When Anthrax released its 1987 EP I’m The Man, you could have heard a pin drop on what was called then Album Oriented Rock radio. By then, Anthrax had cemented itself as one of thrash’s Big Four with Metallica, Slayer and Megadeth. Joey Belladonna’s vocal dexterity led the band to their greatest heights on AOR with songs like “Caught in a Mosh,” “I Am the Law” and “Madhouse.” Back then, radio was less avoidant of metal, and many of the legendary bands we know today benefitted greatly by this more tolerant era in media. Such is the case with Ghoul and Ill Bill‘s Split release.
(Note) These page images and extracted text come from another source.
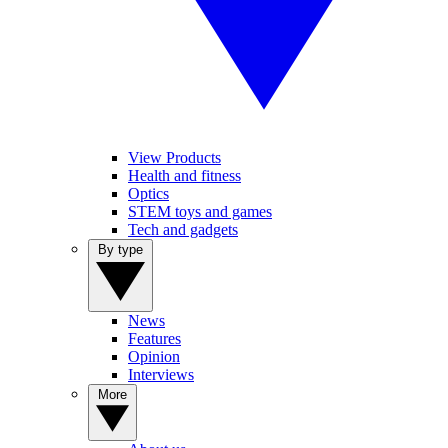
View Products
Health and fitness
Optics
STEM toys and games
Tech and gadgets
By type
News
Features
Opinion
Interviews
More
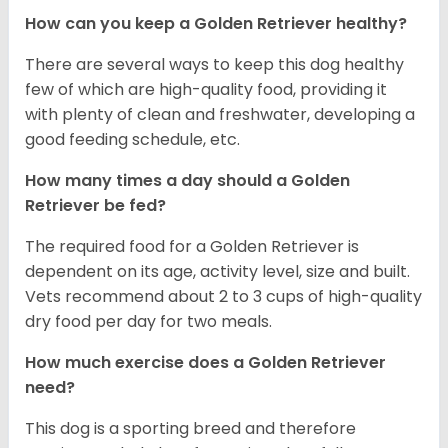
How can you keep a Golden Retriever healthy?
There are several ways to keep this dog healthy
few of which are high-quality food, providing it
with plenty of clean and freshwater, developing a
good feeding schedule, etc.
How many times a day should a Golden
Retriever be fed?
The required food for a Golden Retriever is
dependent on its age, activity level, size and built.
Vets recommend about 2 to 3 cups of high-quality
dry food per day for two meals.
How much exercise does a Golden Retriever
need?
This dog is a sporting breed and therefore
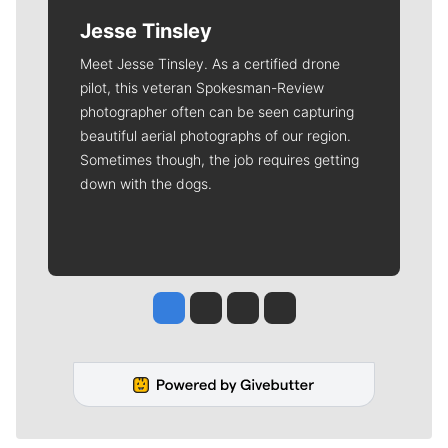
Jesse Tinsley
Meet Jesse Tinsley. As a certified drone
pilot, this veteran Spokesman-Review
photographer often can be seen capturing
beautiful aerial photographs of our region.
Sometimes though, the job requires getting
down with the dogs.
Jesse Tinsley
Jim Meehan
Molly Quinn
Rob Curley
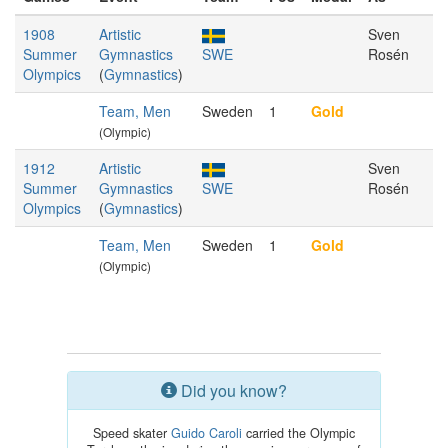
1908
Artistic
Sven
Summer
Gymnastics
SWE
Rosén
Olympics
(
Gymnastics
)
Team, Men
Sweden
1
Gold
(Olympic)
1912
Artistic
Sven
Summer
Gymnastics
SWE
Rosén
Olympics
(
Gymnastics
)
Team, Men
Sweden
1
Gold
(Olympic)
Did you know?
Speed skater
Guido Caroli
carried the Olympic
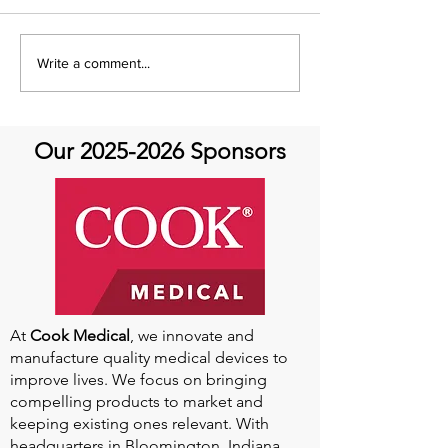
It's Therapeutic
Be our Guest o
Write a comment...
Thursday! Featuring John
Therapeutic Th
Quick and guest Molly
Thomas
Our
2025-2026
Sponsors
At
Cook Medical
, we innovate and
manufacture quality medical devices to
improve lives. We focus on bringing
compelling products to market and
keeping existing ones relevant. With
headquarters in Bloomington, Indiana,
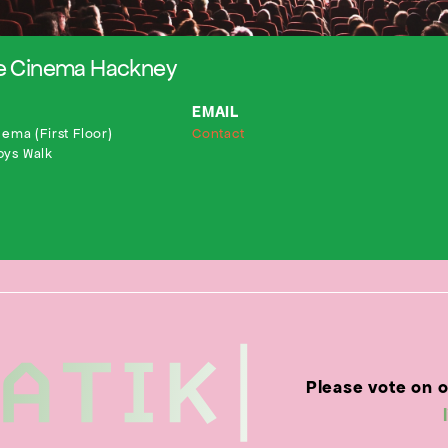
le Cinema Hackney
EMAIL
ema (First Floor)
Contact
bys Walk
Please vote on 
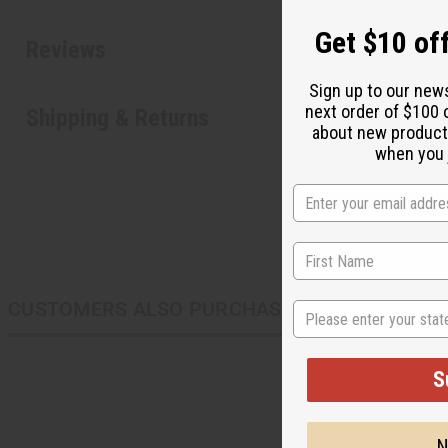
Get $10 off
Reviews
Sign up to our new
next order of $100 
Shipping & Returns
about new product
when you j
CUSTOMERS ALSO PURCHASED
State
S
N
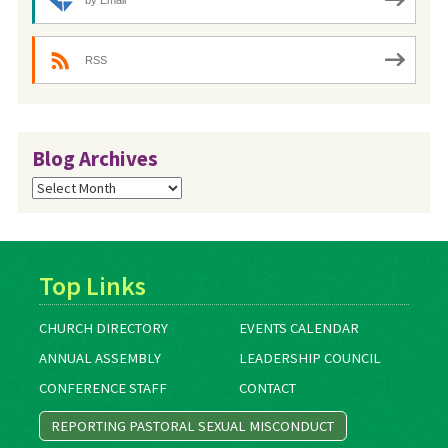
RSS
Blog Archives
Blog
Archives
Top Links
CHURCH DIRECTORY
EVENTS CALENDAR
ANNUAL ASSEMBLY
LEADERSHIP COUNCIL
CONFERENCE STAFF
CONTACT
REPORTING PASTORAL SEXUAL MISCONDUCT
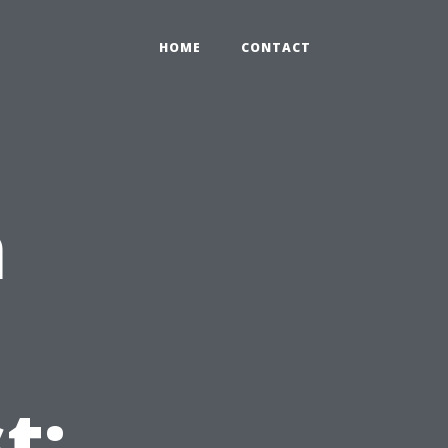
HOME
CONTACT
n
t:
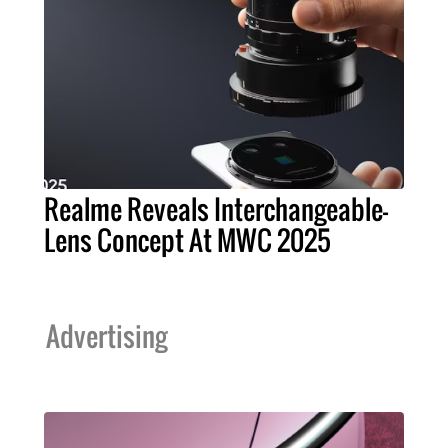
Realme Reveals Interchangeable-
Lens Concept At MWC 2025
Advertising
Then, AOR was, quite openly in many markets, at war with what was referred to as the Black/Urban radio format, which was gaining a crossover audience. Black/Urban radio is where hip-hop found its first broadcast home. Whodini, Egyptian Lover and Kurtis Blow would pave the way, but LL Cool J would blow open the doors with 1985’s Radio. LL’s confidence, good looks and star quality would send him into the stratosphere, and make commercial radio available to Run DMC, Public Enemy, the Beastie Boys and many others. Certainly feeling some of that pressure, AOR doubled down on its rock fidelity, while making space for more mainstream hard rock/pop performers, like Whitesnake, to appeal to wider audiences.
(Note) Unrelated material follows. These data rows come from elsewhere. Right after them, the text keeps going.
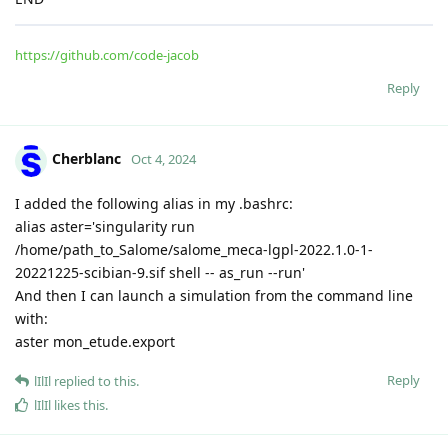
https://github.com/code-jacob
Reply
Cherblanc
Oct 4, 2024
I added the following alias in my .bashrc:
alias aster='singularity run
/home/path_to_Salome/salome_meca-lgpl-2022.1.0-1-
20221225-scibian-9.sif shell -- as_run --run'
And then I can launch a simulation from the command line
with:
aster mon_etude.export
Reply
lIlIl
replied to this.
lIlIl
likes this
.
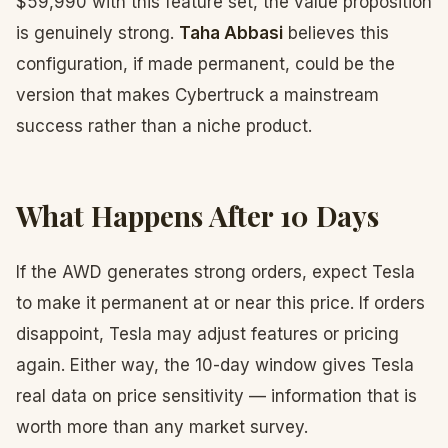
$59,990 with this feature set, the value proposition
is genuinely strong.
Taha Abbasi
believes this
configuration, if made permanent, could be the
version that makes Cybertruck a mainstream
success rather than a niche product.
What Happens After 10 Days
If the AWD generates strong orders, expect Tesla
to make it permanent at or near this price. If orders
disappoint, Tesla may adjust features or pricing
again. Either way, the 10-day window gives Tesla
real data on price sensitivity — information that is
worth more than any market survey.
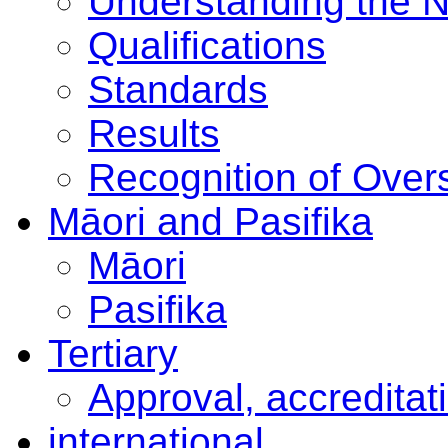
Understanding the 
Qualifications
Standards
Results
Recognition of Overs
Māori and Pasifika
Māori
Pasifika
Tertiary
Approval, accreditat
international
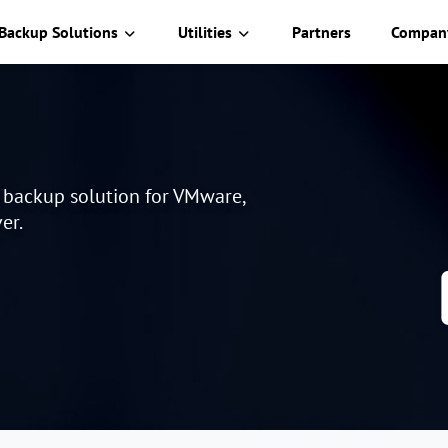
Backup Solutions
Utilities
Partners
Compan
e backup solution for VMware,
er.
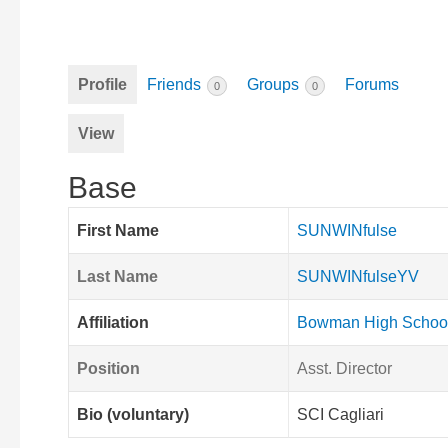
Profile
Friends
Groups
Forums
0
0
View
Base
First Name
SUNWINfulse
Last Name
SUNWINfulseYV
Affiliation
Bowman High Schoo
Position
Asst. Director
Bio (voluntary)
SCI Cagliari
In this environment, it was hard for AOR to not see I’m The Man as treasonous. The EP, which featured live footage and a cover of “Sabbath Bloody Sabbath,” included the rap/metal song “I’m The Man.” Although obviously intended as humorous (“Charlie, beat the beats, the beats you beat/The only thing harder’s the smell of my feet/So listen up ’cause you might get dissed” were among the lines), AOR DJs nationwide sputtered over the air about the track. They had been betrayed by one of their own, and they were mad.
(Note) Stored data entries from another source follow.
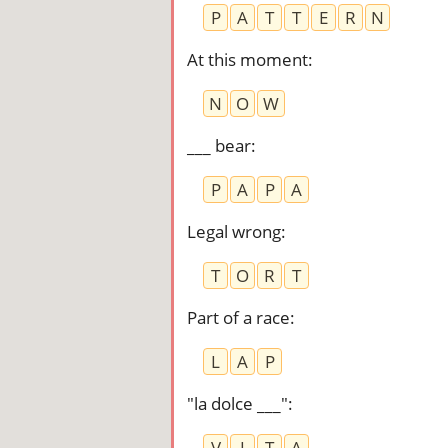
P
A
T
T
E
R
N
At this moment
:
N
O
W
___ bear
:
P
A
P
A
Legal wrong
:
T
O
R
T
Part of a race
:
L
A
P
"la dolce ___"
:
V
I
T
A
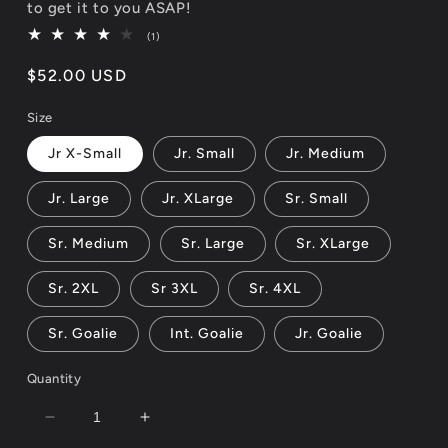
to get it to you ASAP!
1
(1)
total
reviews
Regular
$52.00 USD
price
Size
Jr X-Small
Jr. Small
Jr. Medium
Jr. Large
Jr. XLarge
Sr. Small
Sr. Medium
Sr. Large
Sr. XLarge
Sr. 2XL
Sr 3XL
Sr. 4XL
Sr. Goalie
Int. Goalie
Jr. Goalie
Quantity
Decrease
Increase
quantity
quantity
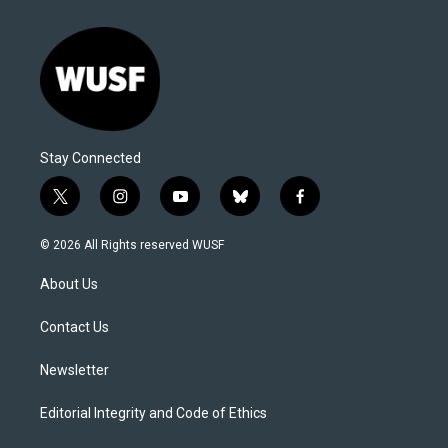
Stay Connected
t
i
y
b
f
w
n
o
l
a
i
s
u
u
c
© 2026 All Rights reserved WUSF
t
t
t
e
e
t
a
u
s
b
About Us
e
g
b
k
o
r
r
e
y
o
a
k
Contact Us
m
Newsletter
Editorial Integrity and Code of Ethics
Anthrax would, of course, survive the controversy and even team up with Public Enemy in 1991 for a thrash version of PE’s career-making cut “Bring the Noise” – a move that foreshadowed Chuck D’s work with Prophets of Rage today. And hip-hop would ascend to where it is now, the predominant popular music genre. Metal and hip-hop would cross paths again, most notably on the 1993 motion picture soundtrack for Judgment Night. Therein, pairings like Ice-T and Slayer, Biohazard and Onyx and Sonic Youth and Cypress Hill created some of the more adventurous songs of the era.
So, all that in mind, you cannot hear the new split by thrash metal’s Ghoul and Non-Phixion/La Coka Nostra veteran Ill Bill without a hint of awe at where these genres have been and how they come together.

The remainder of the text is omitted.